The Simply Good Foods Company Reports CEO Inducement Grant Under Nasdaq Listing Rule 5635(c)(4)
Globenewswire· 2026-01-23 13:00
Company Announcement - The Simply Good Foods Company announced the appointment of Joseph E. Scalzo as President and Chief Executive Officer, effective January 19, 2026 [1] - Mr. Scalzo was granted an option to purchase 2,000,000 shares of the Company's common stock at fair market value on the date of grant, with an 8-year term and a vesting schedule over three years [1][2] Stock Option Details - The stock option grant is an inducement material to Mr. Scalzo's employment, in compliance with Nasdaq Listing Rule 5635(c)(4) [2] Company Overview - The Simply Good Foods Company, headquartered in Denver, Colorado, focuses on consumer-packaged food and beverage products, aiming to innovate in nutritious snacking [3] - The company offers a variety of brands, including Quest™, Atkins™, and OWYN™, featuring high protein snacks, ready-to-drink shakes, and low sugar products [3] - The company is positioned as a leader in the nutritious snacking movement, with plans for organic growth and external investment opportunities [3]

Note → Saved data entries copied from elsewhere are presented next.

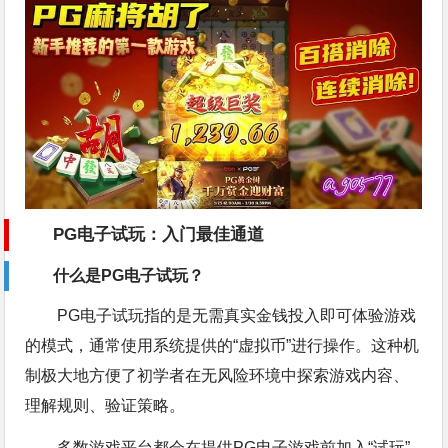
PG电子试玩：入门最佳通道
什么是PG电子试玩？
PG电子试玩指的是无需真实金钱投入即可体验游戏
的模式，通常使用系统提供的“虚拟币”进行操作。这种机
制极大地方便了初学者在无风险环境中探索游戏内容、
理解规则、验证策略。
多数游戏平台都会在提供PG电子游戏前加入“试玩”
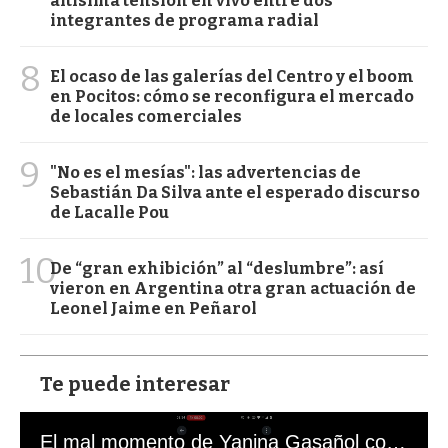
altísima tensión en vivo entre dos
integrantes de programa radial
8
El ocaso de las galerías del Centro y el boom
en Pocitos: cómo se reconfigura el mercado
de locales comerciales
9
"No es el mesías": las advertencias de
Sebastián Da Silva ante el esperado discurso
de Lacalle Pou
10
De “gran exhibición” al “deslumbre”: así
vieron en Argentina otra gran actuación de
Leonel Jaime en Peñarol
Te puede interesar
El mal momento de Yanina Gasañol con un hincha argentino en "Subrayado"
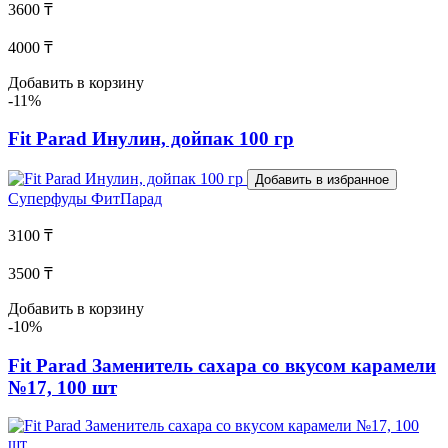
3600 ₸
4000 ₸
Добавить в корзину
-11%
Fit Parad Инулин, дойпак 100 гр
Добавить в избранное
Суперфуды
ФитПарад
3100 ₸
3500 ₸
Добавить в корзину
-10%
Fit Parad Заменитель сахара со вкусом карамели
№17, 100 шт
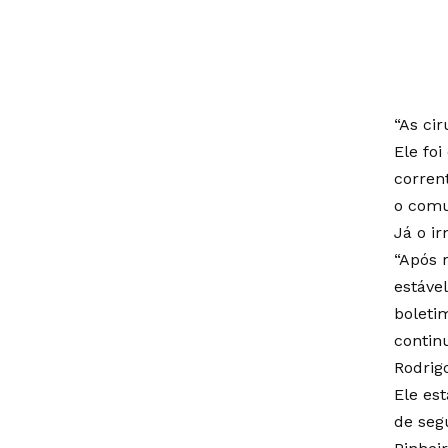
“As ci
Ele fo
corren
o comu
Já o i
“Após 
estáve
boleti
contin
Rodrig
Ele es
de seg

Simply Good Foods to Report First Quarter Fiscal Year 2026 Financial Results on Thursday, January 8, 2026
Globenewswire· 2025-12-17 12:00
Core Viewpoint - The Simply Good Foods Company will report its financial results for the first quarter of Fiscal Year 2026 on January 8, 2026, with a live conference call scheduled for the same day [1]. Group 1: Financial Reporting - The financial results announcement will be followed by a live conference call at 6:30 a.m. Mountain Time (8:30 a.m. Eastern Time) [1]. - The call will feature Geoff Tanner, President and CEO, and Chris Bealer, CFO [1]. Group 2: Participation Details - Investors can participate in the live call by dialing 877-407-0792 from the U.S. or 201-689-8263 from international locations [2]. - A live webcast and supplemental slide presentation will be available on the Company's website [2]. Group 3: Replay Information - A telephone replay of the call will be available approximately two hours after the conclusion and will remain accessible until January 15, 2026 [3]. - The replay can be accessed by dialing 844-512-2921 from the U.S. or 412-317-6671 from international locations, using confirmation code 13757298 [3]. Group 4: Company Overview - The Simply Good Foods Company is a consumer-packaged food and beverage company based in Denver, Colorado, focusing on nutritional snacking [4]. - The company offers a variety of products under trusted brands such as Quest™, Atkins™, and OWYN™, including high protein snacks and low sugar options [4]. - The company aims to expand its healthy lifestyle platform through innovation-driven organic growth and external investment opportunities [4].